Once checked out, you can cd into the MvcContrib directory and run the build script:
Using a fork to contribute a patch
If you wish to contribute a patch to MvcContrib you will need to fork the MvcContrib repository. You can do this by logging into GitHub, going to the MvcContrib project page and clicking on the fork button.
This will copy the MvcContrib repository to your own user account. You can then clone this repository locally (not the original repository) using the "Your clone URL" via ssh:
You can clone your fork locally by typing:
git clone email@example.com:YourUsername/MvcContrib.git
You will automatically be authenticated to GitHub using the private key that you have already generated.
Note: If this is the first time you have cloned from github using SSH, you will receive the following message:
The authenticity of host 'github.com' can't be established. RSA key fingerprint is 16:27:ac:a5:76:28:2d:36:63:1b:56:4d:eb:df:a6:48. Are you sure you wish to continue connecting (yes/no)?
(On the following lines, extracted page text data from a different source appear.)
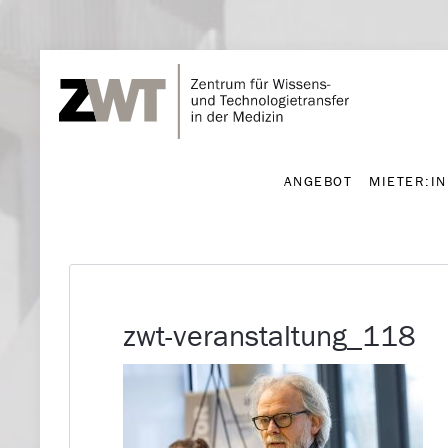
ANGEBOT
MIETER:I
ANGEBOT
MIETER:I
zwt-veranstaltung_118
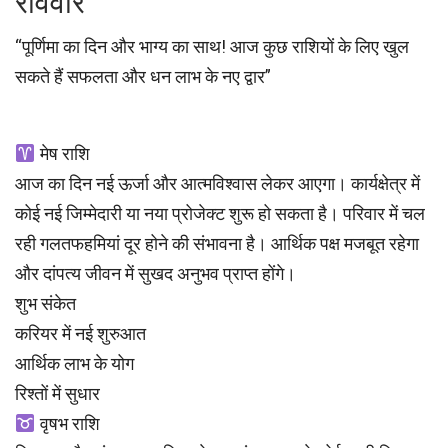
रविवार
“पूर्णिमा का दिन और भाग्य का साथ! आज कुछ राशियों के लिए खुल
सकते हैं सफलता और धन लाभ के नए द्वार”
मेष राशि
आज का दिन नई ऊर्जा और आत्मविश्वास लेकर आएगा। कार्यक्षेत्र में
कोई नई जिम्मेदारी या नया प्रोजेक्ट शुरू हो सकता है। परिवार में चल
रही गलतफहमियां दूर होने की संभावना है। आर्थिक पक्ष मजबूत रहेगा
और दांपत्य जीवन में सुखद अनुभव प्राप्त होंगे।
शुभ संकेत
करियर में नई शुरुआत
आर्थिक लाभ के योग
रिश्तों में सुधार
वृषभ राशि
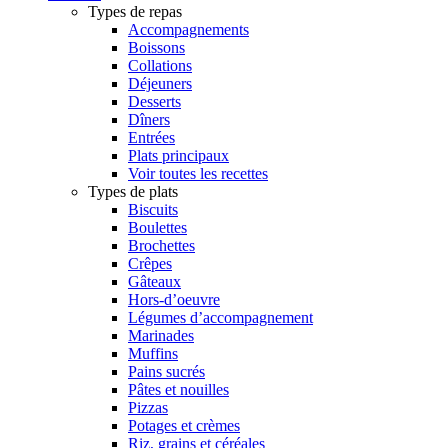
Types de repas
Accompagnements
Boissons
Collations
Déjeuners
Desserts
Dîners
Entrées
Plats principaux
Voir toutes les recettes
Types de plats
Biscuits
Boulettes
Brochettes
Crêpes
Gâteaux
Hors-d’oeuvre
Légumes d’accompagnement
Marinades
Muffins
Pains sucrés
Pâtes et nouilles
Pizzas
Potages et crèmes
Riz, grains et céréales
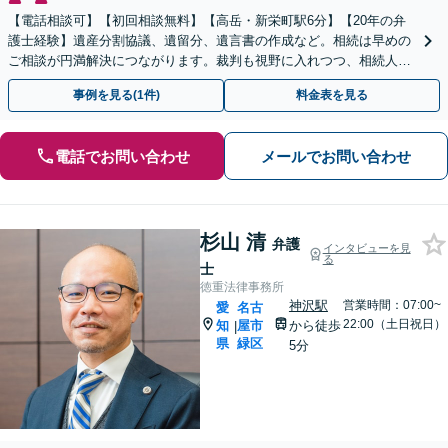
【電話相談可】【初回相談無料】【高岳・新栄町駅6分】【20年の弁
護士経験】遺産分割協議、遺留分、遺言書の作成など。相続は早めの
ご相談が円満解決につながります。裁判も視野に入れつつ、相続人同
士の関係性を壊さない解決方法を模索します
事例を見る(1件)
料金表を見る
電話でお問い合わせ
メールでお問い合わせ
杉山 清
弁護
インタビューを見
る
士
徳重法律事務所
神沢駅
営業時間：07:00~
愛
名古
22:00（土日祝日）
知
屋市
から徒歩
|
県
緑区
5分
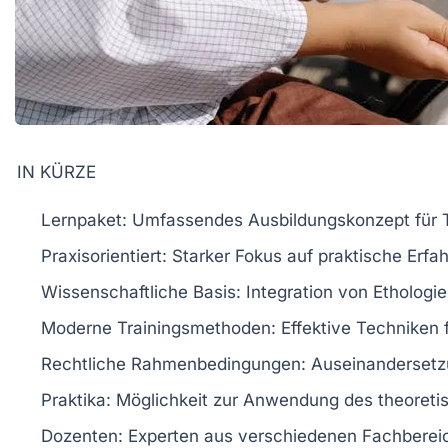
IN KÜRZE
Lernpaket:
Umfassendes Ausbildungskonzept für
Praxisorientiert:
Starker Fokus auf praktische Erfa
Wissenschaftliche Basis:
Integration von Ethologi
Moderne Trainingsmethoden:
Effektive Techniken 
Rechtliche Rahmenbedingungen:
Auseinandersetzu
Praktika:
Möglichkeit zur Anwendung des theoretis
Dozenten:
Experten aus verschiedenen Fachbereich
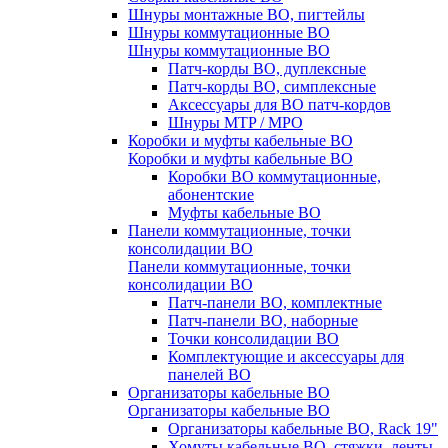
Шнуры монтажные ВО, пигтейлы
Шнуры коммутационные ВО
Шнуры коммутационные ВО
Патч-корды ВО, дуплексные
Патч-корды ВО, симплексные
Аксессуары для ВО патч-кордов
Шнуры MTP / MPO
Коробки и муфты кабельные ВО
Коробки и муфты кабельные ВО
Коробки ВО коммутационные,
абонентские
Муфты кабельные ВО
Панели коммутационные, точки
консолидации ВО
Панели коммутационные, точки
консолидации ВО
Патч-панели ВО, комплектные
Патч-панели ВО, наборные
Точки консолидации ВО
Комплектующие и аксессуары для
панелей ВО
Организаторы кабельные ВО
Организаторы кабельные ВО
Организаторы кабельные ВО, Rack 19"
Хомуты кабельные ВО, стяжки, ленты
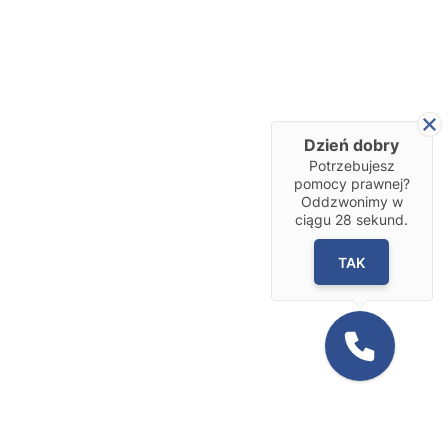
Dzień dobry
Potrzebujesz
pomocy prawnej?
Oddzwonimy w
ciągu
28
sekund.
TAK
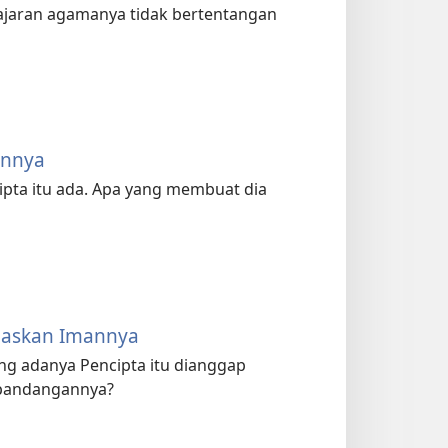
aran agamanya tidak bertentangan
annya
pta itu ada. Apa yang membuat dia
laskan Imannya
ang adanya Pencipta itu dianggap
 pandangannya?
If you receive this message you must type "yes" (not just "y").
At this point, you can now edit the source code. Once you have made your changes, you can type git status to see the list of uncommitted changes:
To commit these changes you will first need to stage them. You can either do this by adding each individual file to the index (git add pathtochangedfile) or by adding all changes by typing git add -A. After doing this, typing git status again will show you the changes that will be committed:
At this point, you can commit your changes by typing git commit. If you haven’t set up an EDITOR environment variable yet, you will receive the following message:
error: Terminal is dumb but no VISUAL nor EDITOR defined. Please supply the message using either -m or -F option.
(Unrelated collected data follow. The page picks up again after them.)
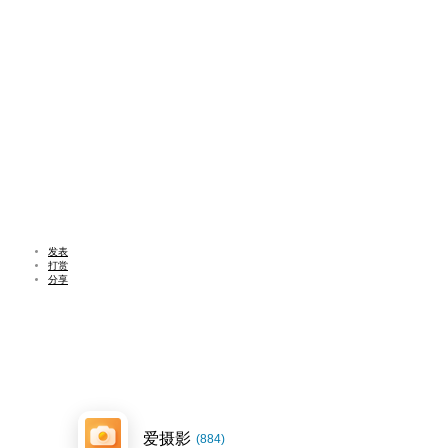
发表
打赏
分享
爱摄影
(884)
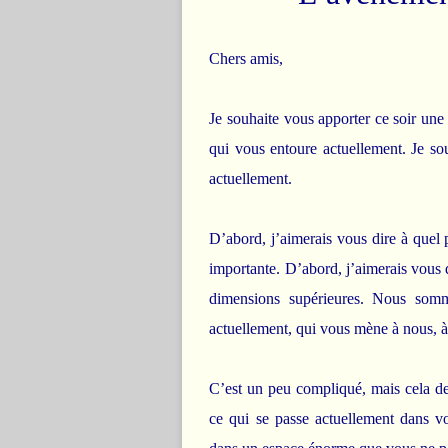
Chers amis,
Je souhaite vous apporter ce soir un
qui vous entoure actuellement. Je so
actuellement.
D’abord, j’aimerais vous dire à quel p
importante. D’abord, j’aimerais vous 
dimensions supérieures. Nous som
actuellement, qui vous mène à nous, à
C’est un peu compliqué, mais cela dev
ce qui se passe actuellement dans v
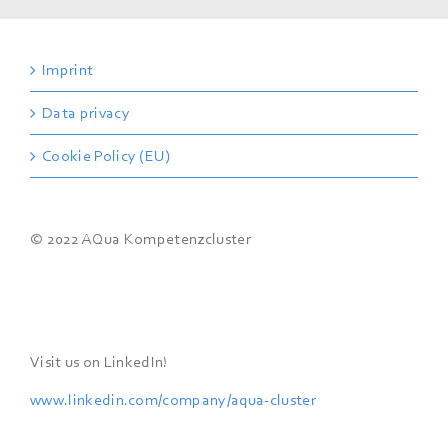
Imprint
Data privacy
Cookie Policy (EU)
© 2022 AQua Kompetenzcluster
Visit us on LinkedIn!
www.linkedin.com/company/
aqua-cluster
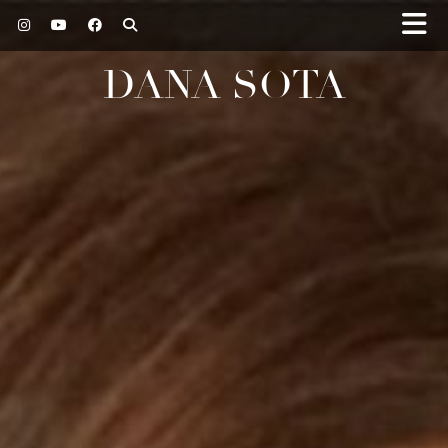
DANA SOTA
To work around this, add an environment variable to your system called EDITOR the value of which should be the path to your favourite text editor (in my case, c:downloadsnotepad2.exe).
Now typing git commit will open the COMMIT_EDITMSG file in your text editor and will show you the changes that will be committed. Lines prefixed with a # are comments and will not appear in the commit message.
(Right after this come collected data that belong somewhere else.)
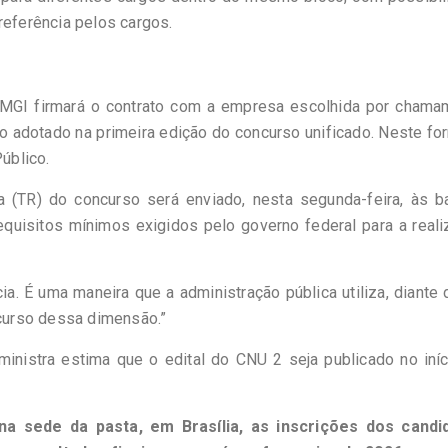
referência pelos cargos.
o MGI firmará o contrato com a empresa escolhida por chama
 adotado na primeira edição do concurso unificado. Neste fo
úblico.
a (TR) do concurso será enviado, nesta segunda-feira, às b
quisitos mínimos exigidos pelo governo federal para a reali
a. É uma maneira que a administração pública utiliza, diante 
curso dessa dimensão.”
ministra estima que o edital do CNU 2 seja publicado no iní
 sede da pasta, em Brasília, as inscrições dos candi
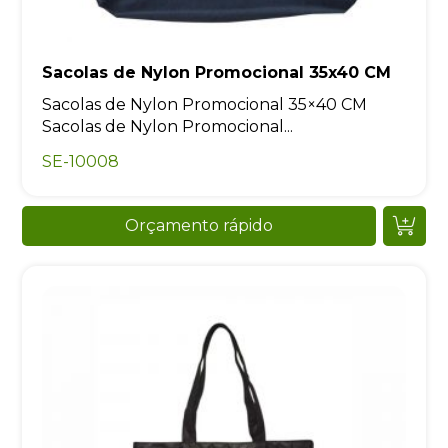
Sacolas de Nylon Promocional 35x40 CM
Sacolas de Nylon Promocional 35×40 CM
Sacolas de Nylon Promocional...
SE-10008
Orçamento rápido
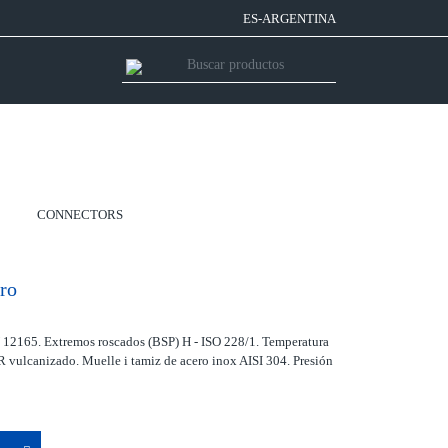
ES-ARGENTINA
CONNECTORS
tro
12165. Extremos roscados (BSP) H - ISO 228/1. Temperatura
 vulcanizado. Muelle i tamiz de acero inox AISI 304. Presión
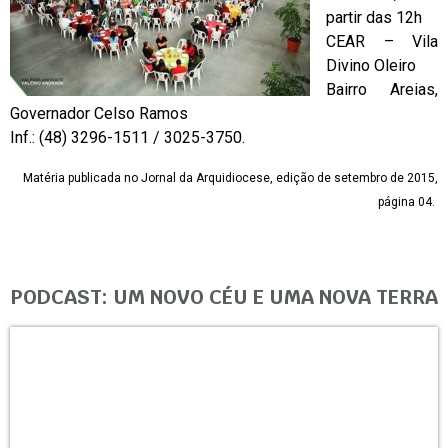
partir das 12h
CEAR – Vila
Divino Oleiro
Bairro Areias,
Governador Celso Ramos
Inf.: (48) 3296-1511 / 3025-3750.
Matéria publicada no Jornal da Arquidiocese, edição de setembro de 2015,
página 04.
PODCAST: UM NOVO CÉU E UMA NOVA TERRA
Once you have saved the file and closed your editor, the changes will be committed to your local repository.
Now you can push these changes back to your forked repository on github by using the following command:
git push origin master
"origin" is the name of the remote repository that you want to push to (git automatically added your github fork as a remote repository named ‘origin’ when you created your local clone) and "master" is the name of the branch.
If you visit your cloned repository page on GitHub, you’ll now see your new commit:
Notifying the MvcContrib committers using a Pull Requst
Now that you have committed your changes and pushed them back up to GitHub, you need to inform one of the MvcContrib committers so that they can merge your changes into the main repository. This can be done by clicking the Pull Requst button on your forked repository page.
This will display a form where you can enter a message about what your changes include and allows you to choose who should receive your messages.
Anyone who has forked the MvcContrib repository will appear in this list but you should only tick the "mvccontrib" box. This will send an email to the MvcContrib-Developers mailing list and all the committers will be immediately notified.
That’s it! Your patch will now be reviewed by one of the MvcContrib committers. If the reviewer has any questions about your patch then they may send you a message to your GitHub inbox.